Task statement
Only lines with the string "each" are wanted. Pull them out of the data.
(Exercise data)
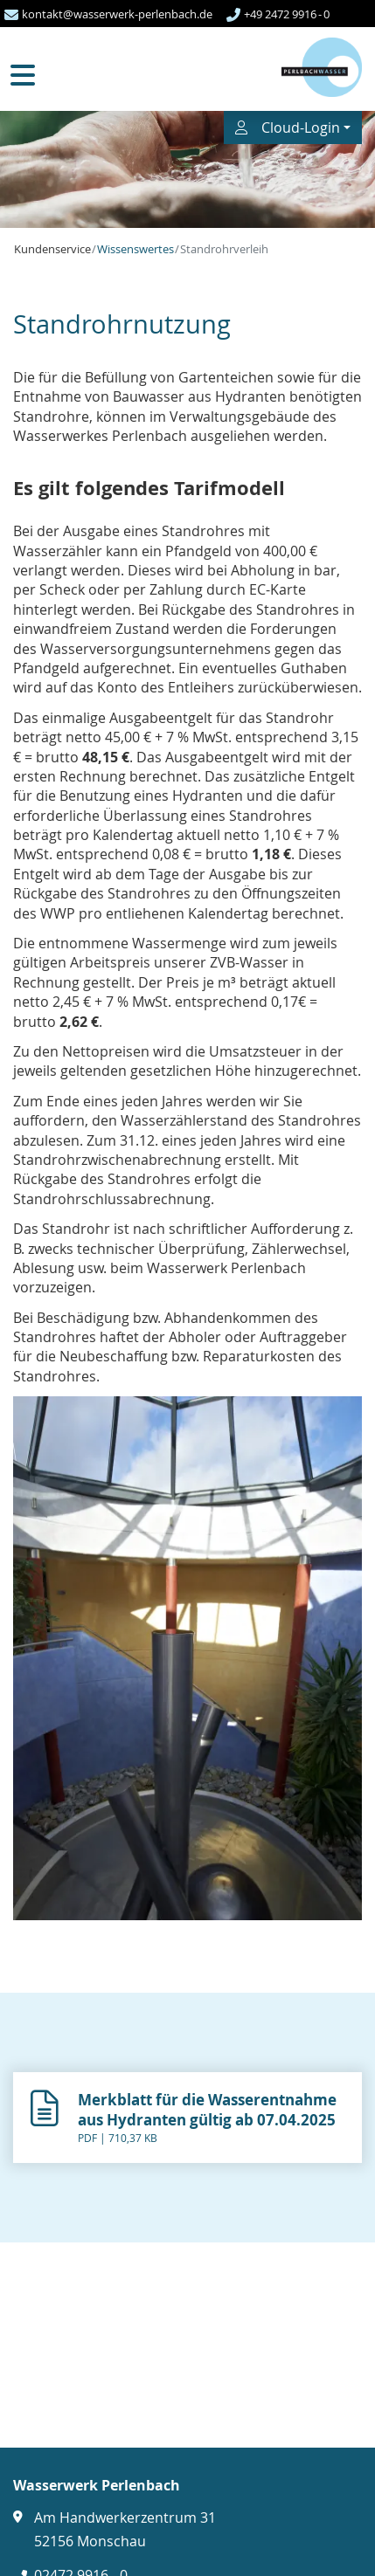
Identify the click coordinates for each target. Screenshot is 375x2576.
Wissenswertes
(End Exercise data)
(Exercise data)
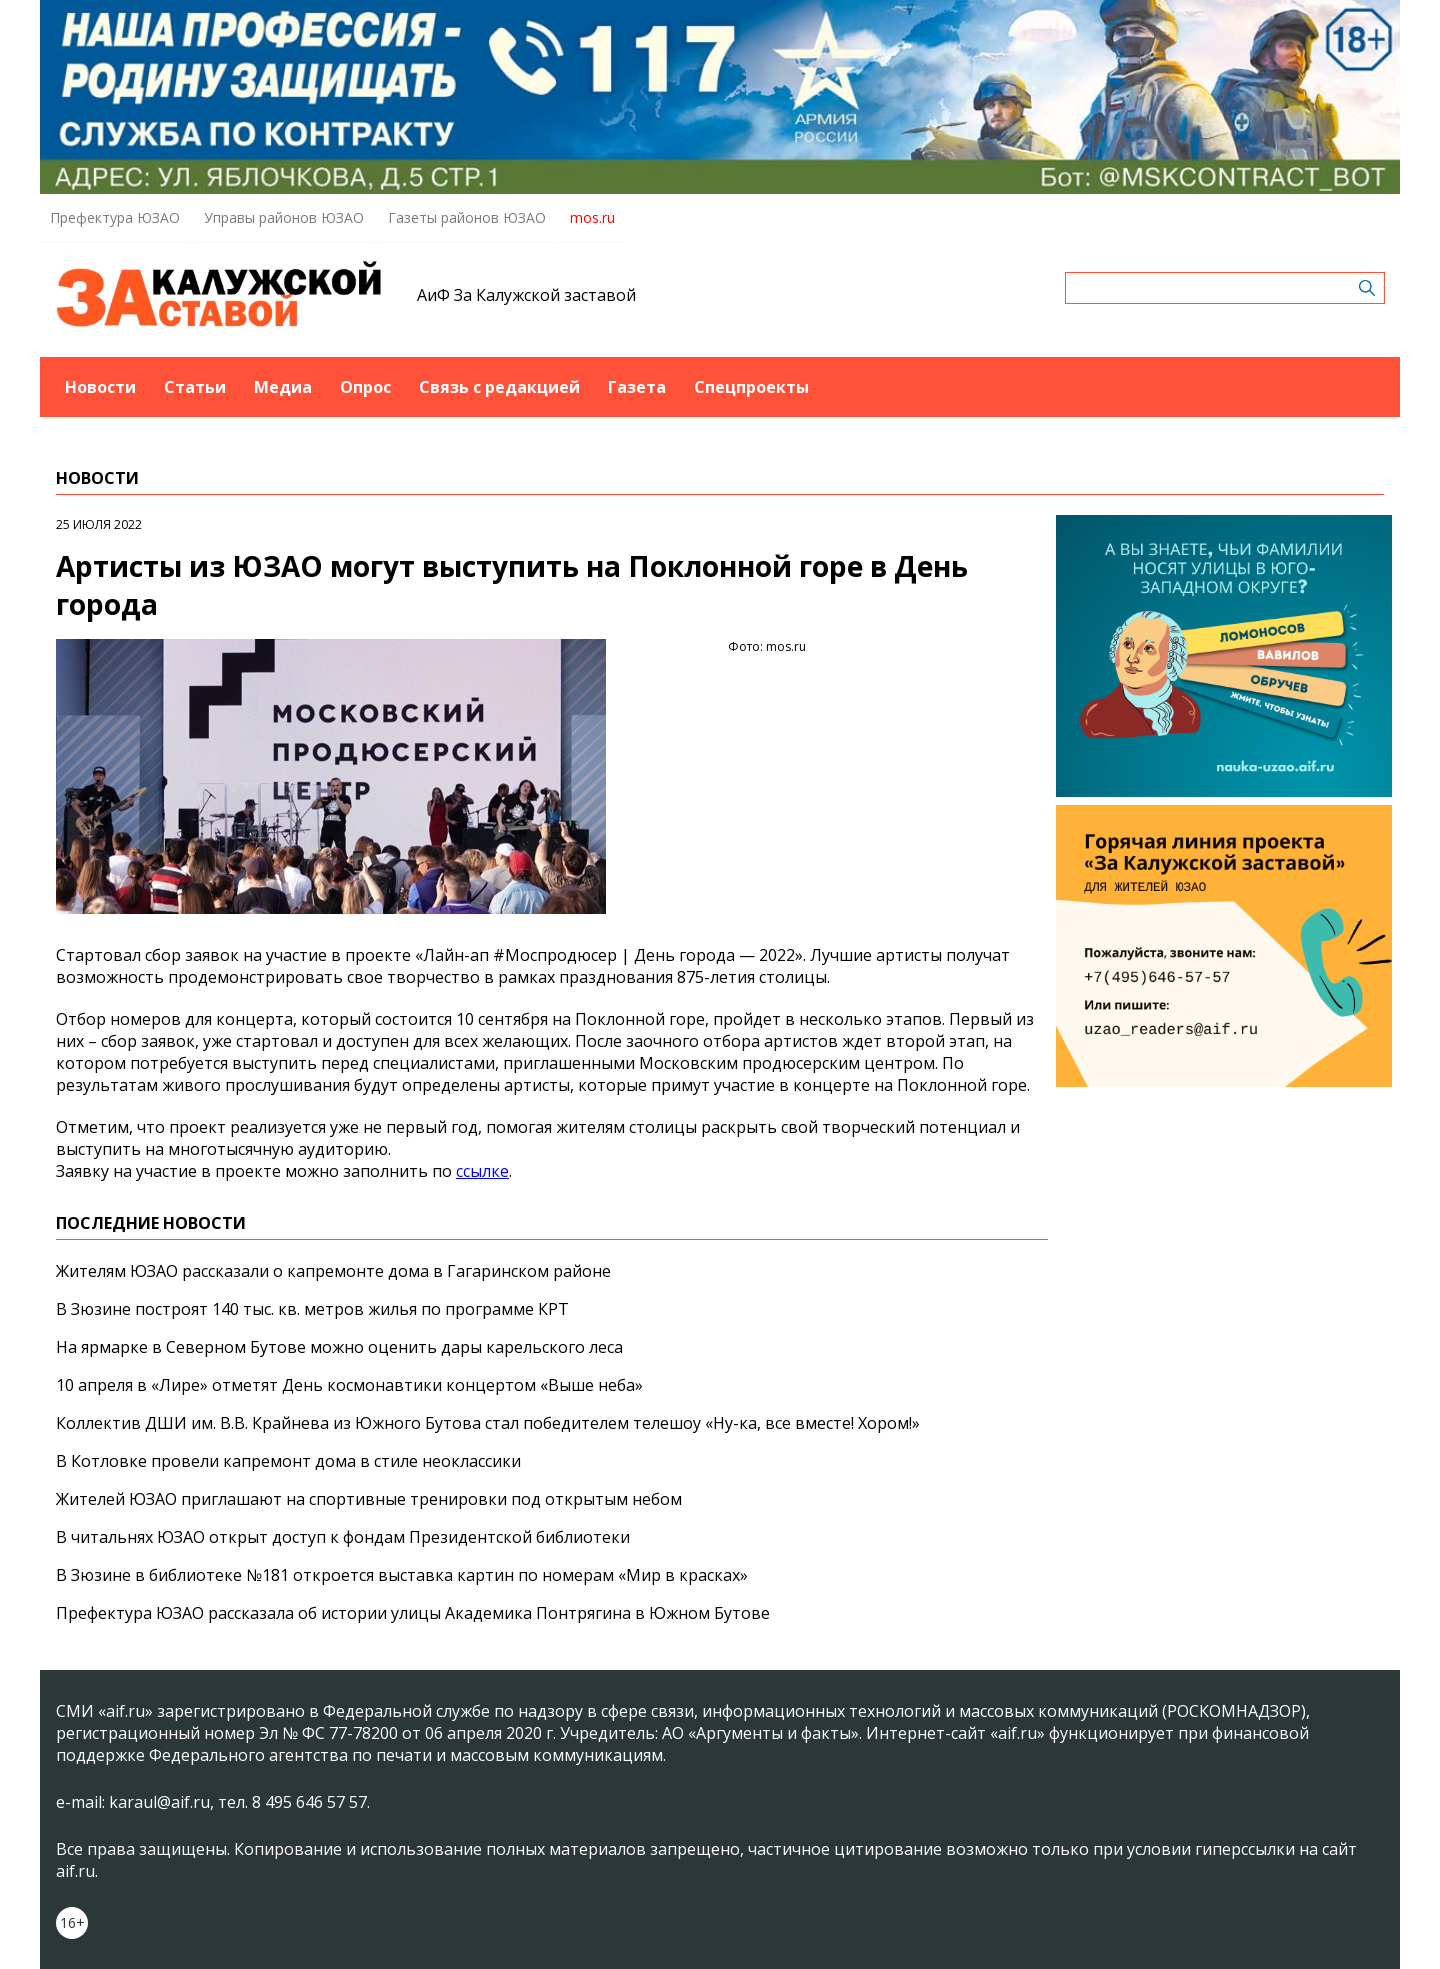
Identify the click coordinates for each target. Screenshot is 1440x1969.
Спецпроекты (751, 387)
(End Exercise data)
(Exercise data)
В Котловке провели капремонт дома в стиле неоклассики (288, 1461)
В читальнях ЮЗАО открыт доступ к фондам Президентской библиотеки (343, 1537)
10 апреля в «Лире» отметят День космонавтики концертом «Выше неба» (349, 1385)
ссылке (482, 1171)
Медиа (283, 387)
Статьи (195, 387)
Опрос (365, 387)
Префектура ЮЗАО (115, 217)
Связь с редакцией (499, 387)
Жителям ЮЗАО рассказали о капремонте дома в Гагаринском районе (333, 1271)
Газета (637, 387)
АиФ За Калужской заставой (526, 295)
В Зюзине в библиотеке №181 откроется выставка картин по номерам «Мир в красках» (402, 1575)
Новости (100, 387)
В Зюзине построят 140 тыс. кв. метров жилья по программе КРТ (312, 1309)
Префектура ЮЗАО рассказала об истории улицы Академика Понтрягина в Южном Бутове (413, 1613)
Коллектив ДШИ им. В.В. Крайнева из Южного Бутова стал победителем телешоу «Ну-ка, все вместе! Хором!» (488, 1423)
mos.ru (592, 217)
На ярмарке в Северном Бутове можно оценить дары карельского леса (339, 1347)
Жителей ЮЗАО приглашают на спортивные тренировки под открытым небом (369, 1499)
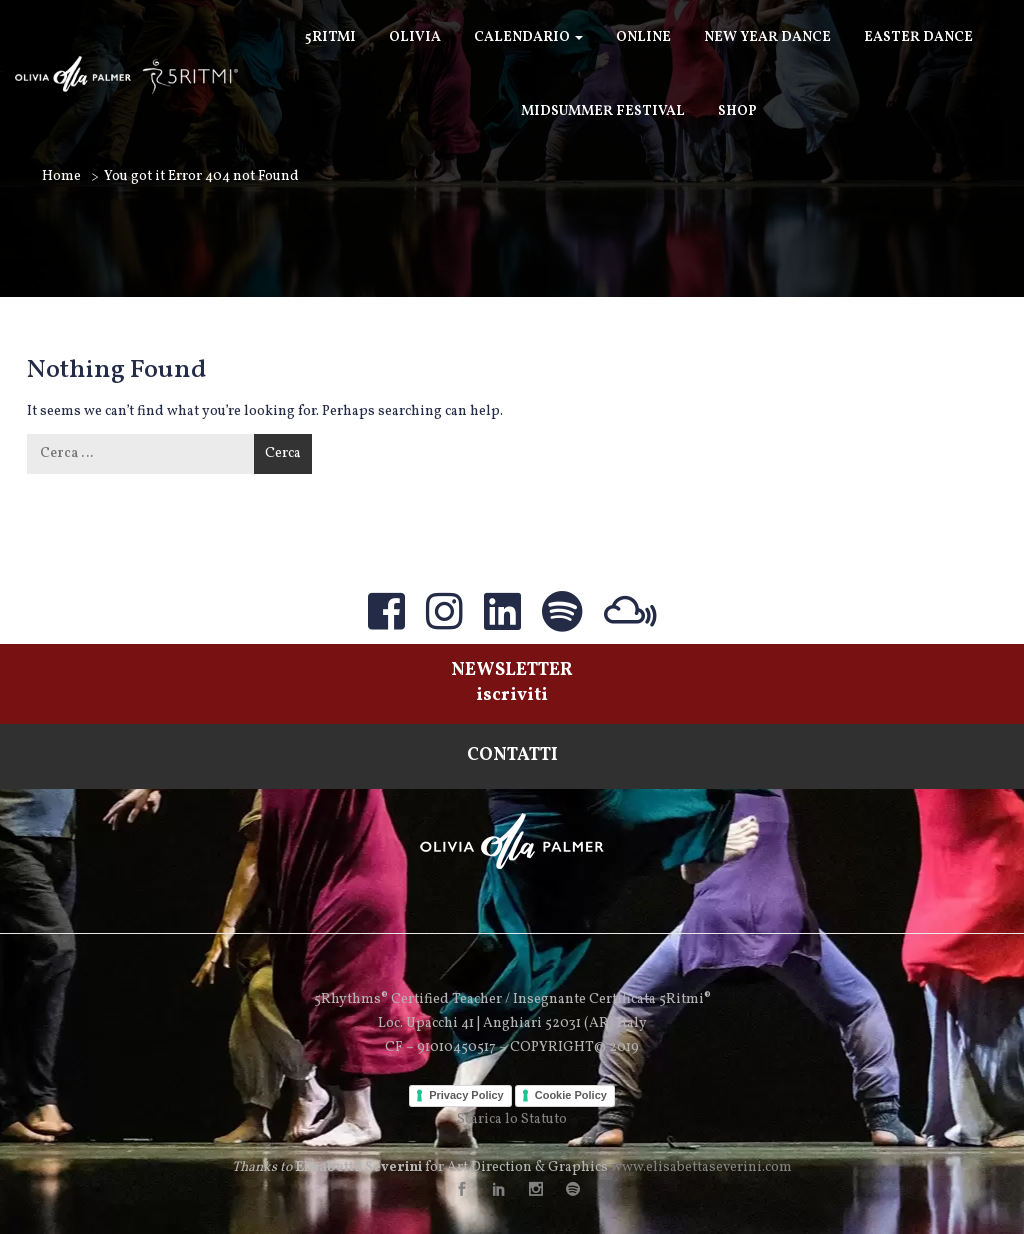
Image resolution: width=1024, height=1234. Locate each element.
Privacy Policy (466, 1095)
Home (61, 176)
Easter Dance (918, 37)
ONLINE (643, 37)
(End Exercise data)
Solution
Identify the click coordinates for each target. Screenshot is 375x2576.
Identify the click coordinates for each target. Screenshot is 1440x1969.
Image resolution: width=1024, height=1234. Locate each element.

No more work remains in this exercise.